So it seems Bob Goodlatte, a Republican House member from Virginia has introduced for circulation among his Judiciary Committee colleagues a framework proposal for taxing internet sales transactions, something “brick and mortar” stores have wanted for some time.  Goodlatte’s aide says the plan is simple and fair.  As an article on the plan states, “Internet sales would be taxed according to the rules of the state in which the seller was located but would pay at the tax rate of the buyer.” (Joseph Lawler, Washington Examiner, August 25, 2016).  To be more specific, ”The draft indicates that state governments would distribute revenue using a national clearinghouse. For states that didn’t participate in the clearinghouse, taxes would be levied based on the origin state of the seller.” (Ibid.)  I am not sure what that means and the article did not provide more details.  But what seems clear is that if it passed the proposed legislation would allow states to tax transactions that involved sellers with no physical presence in the buyer’s state.

This tax proposal, besides striking me as just another way to allow governments to get funds for wasteful spending, is also unjust.  Let me explain, using an example.  Suppose I go down to my local bookseller and purchase a book.  Assume I am also a resident of the place in which the store is located.  The sales tax is supposedly designed to tax the transaction in order to raise and use funds that will benefit not only the purchaser (me) bit also the seller (the bookseller).  The seller in particular uses city/town services and is paying indirectly for them with the sales tax.  Now this kind of tax does not link benefits and costs very well, but at least it is a tax on the user of the public services provided.

Internet sales taxes are different.  The seller in state X is taxed but the seller receives no services from the state or local government in which the buyer lives (state Y) unless the seller and buyer both live in the same jurisdiction.  So the seller pays a tax but gets nothing in return.  Is that fair?  Is that just?
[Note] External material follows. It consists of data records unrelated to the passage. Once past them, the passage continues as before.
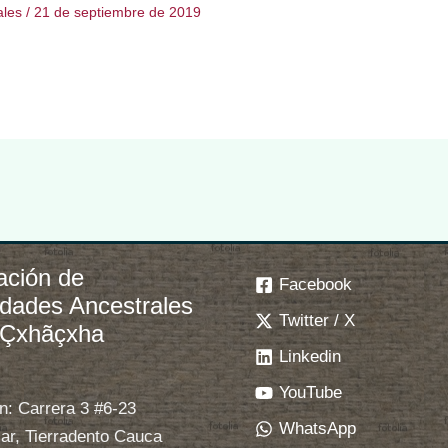
ales
/
21 de septiembre de 2019
ación de
Facebook
idades Ancestrales
Twitter / X
 Çxhãçxha
Linkedin
YouTube
n: Carrera 3 #6-23
WhatsApp
ar, Tierradento Cauca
Well then, you could argue, the buyer should pay the tax and this is just one way to get him/her to pay for services they receive at the place of the their own residence.  But again, what does a local jurisdiction actually provide to a buyer, in the way of services, when only a mailed package is involved, that has any connection to services provided? The item is mailed from State X and arrives in State Y and goes to the mailbox of the resident in State Y.  But the traditional stores basically want their internet competitors to pay the tax, even if they have no presence in a given state to which the item is mailed.  What it sounds like is that the traditional stores want to get the internet stores just because—and only just because—they don’t pay those sales taxes.

This is just a naked attempt to satisfy local or state jurisdictions who are clamoring for more money.  I am very disappointed that Representative Goodlatte has anything to do with this scheme.  Of course, the lobbyists for the brick and mortar stores have praised the proposal as finally bringing “fairness” to taxation of sales.  Nothing could be further from the truth. It looks like taxing is going the same way as spending.  Government spends virtually whatever it wants on whatever it wants and taxes just to get money without any connection to actual services provided.  Not all local and state government spending is wasteful, but I see an increasing waste  as well as a growing appetite for more tax revenue.

Well, this has been going on for a few years now, but the internet tax has always been a particularly egregious example to me.  But this is the way Congress works increasingly.  Stop feeding he beast.